After a 12 year absence, the Chinese giant pandas are finally returning to the Toronto Zoo.

On Feb. 11, it was officially announced that the pandas will be coming to Toronto. They will be on Canadian soil for a total of 10 years, spending five in Toronto and another five in Calgary.

One of the many supporters of bringing the pandas to Toronto is city councillor Giorgio Mammoliti, a former member of the Toronto Zoo board. Mammoliti held the chair position at the Toronto Zoo from 1998 to 2003.

“We’ve been at this for about 12 years now, and setting ourselves up for an opportunity over those 12 years to get the pandas into Toronto,” Mammoliti said.

“I think you are going to see us go through a very big and wonderful experience when they arrive.”

– Giorgio Mammoliti

Pandas were first brought to the Toronto Zoo in 1985, breaking attendance records at the time. With its attendance declining for the second year in a row, the arrival of the pandas could bring the zoo a much-needed boost.

“I think you are going to see us go through a very big and wonderful experience when they arrive,” Mammoliti said. “You are going to see line ups that we’ve never seen before…you are going to see the zoo very excited.”

One of the reasons pandas are endangered is due to complications in reproducing.
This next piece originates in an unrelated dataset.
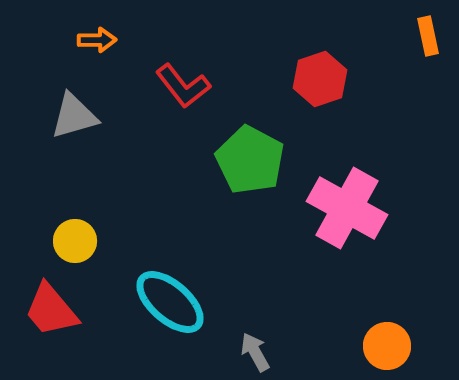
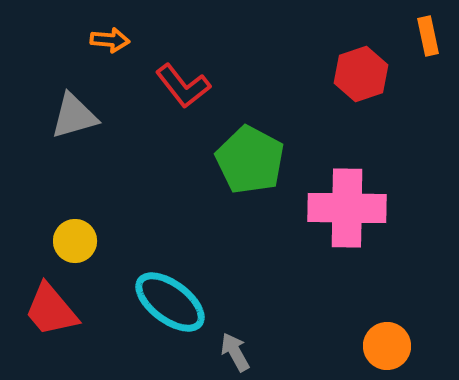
orange arrow: moved 13 px right; rotated 6 degrees clockwise
red hexagon: moved 41 px right, 5 px up
pink cross: rotated 28 degrees counterclockwise
cyan ellipse: rotated 4 degrees counterclockwise
gray arrow: moved 20 px left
However, wildlife centres in China and zoos around the world have learned how to breed pandas to increase the survival rate.

Panda Facts:

  • They live in bamboo forests in central China.
  • One of the rarest yet most recognized animals in the world.
  • There are about 1,000 left in the wild.
  • About 140 pandas live in zoos and breeding centres around the world, mostly in China.
  • They live to be about 35 years old in zoo environments, but it is unknown how long they live in the wild.
  • Their diet consist of about 99% bamboo.
  • Adult pandas generally live in solitary, but they do communicate regularly.
  • Panda offspring normally stay with their mothers between 1.5 and 3 years.
  • Despite their popular image as cute, cuddly bears, they are as dangerous as any other bear.

Source: china.org.cn

This means that fewer pandas will be put back or left in the wild.
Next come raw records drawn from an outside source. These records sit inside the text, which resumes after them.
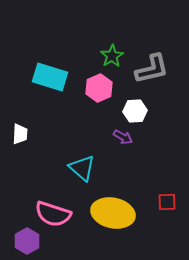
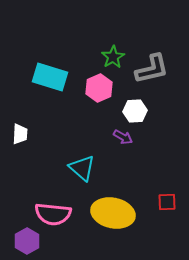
green star: moved 1 px right, 1 px down
pink semicircle: rotated 12 degrees counterclockwise
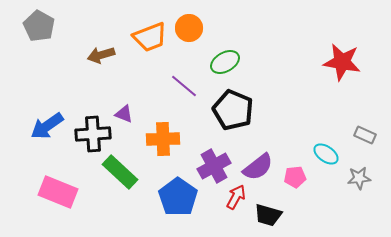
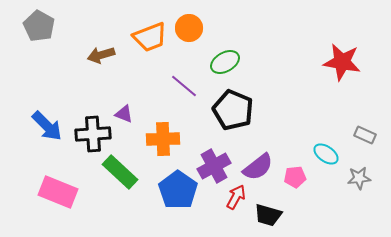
blue arrow: rotated 100 degrees counterclockwise
blue pentagon: moved 7 px up
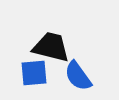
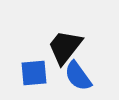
black trapezoid: moved 14 px right; rotated 66 degrees counterclockwise
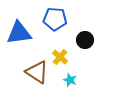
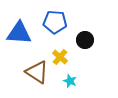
blue pentagon: moved 3 px down
blue triangle: rotated 12 degrees clockwise
cyan star: moved 1 px down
“It’s such a shame that there are so few of them left in the wild,” Pat Tohill, of the World Society for the Protection of Animals, said. “It seems that the chances of actually having those animals truly in the wild in the future [are slim]. I don’t even know if that’s an objective anymore for the zoo community.”

One major concern for Tohill is whether the Toronto Zoo has the room to properly accommodate the pandas.

“We would hope that adequate resources are being set aside, financial and otherwise, to provide for these pandas and appropriate setting,” Tohill said.

Mammoliti said that there is a tiger exhibit at the zoo that can be renovated for the giant pandas relatively quickly. But according to him, the most vital part is the education that will come with the pandas.

“I think the most important part of this is that our children who visit the zoo will be educated around the panda bear: where they come from around the world and the most important part [of] how they survived the endangered list and how they potentially could have been extinct,” Mammoliti said.

The pandas are expected to arrive in Toronto in spring of 2013.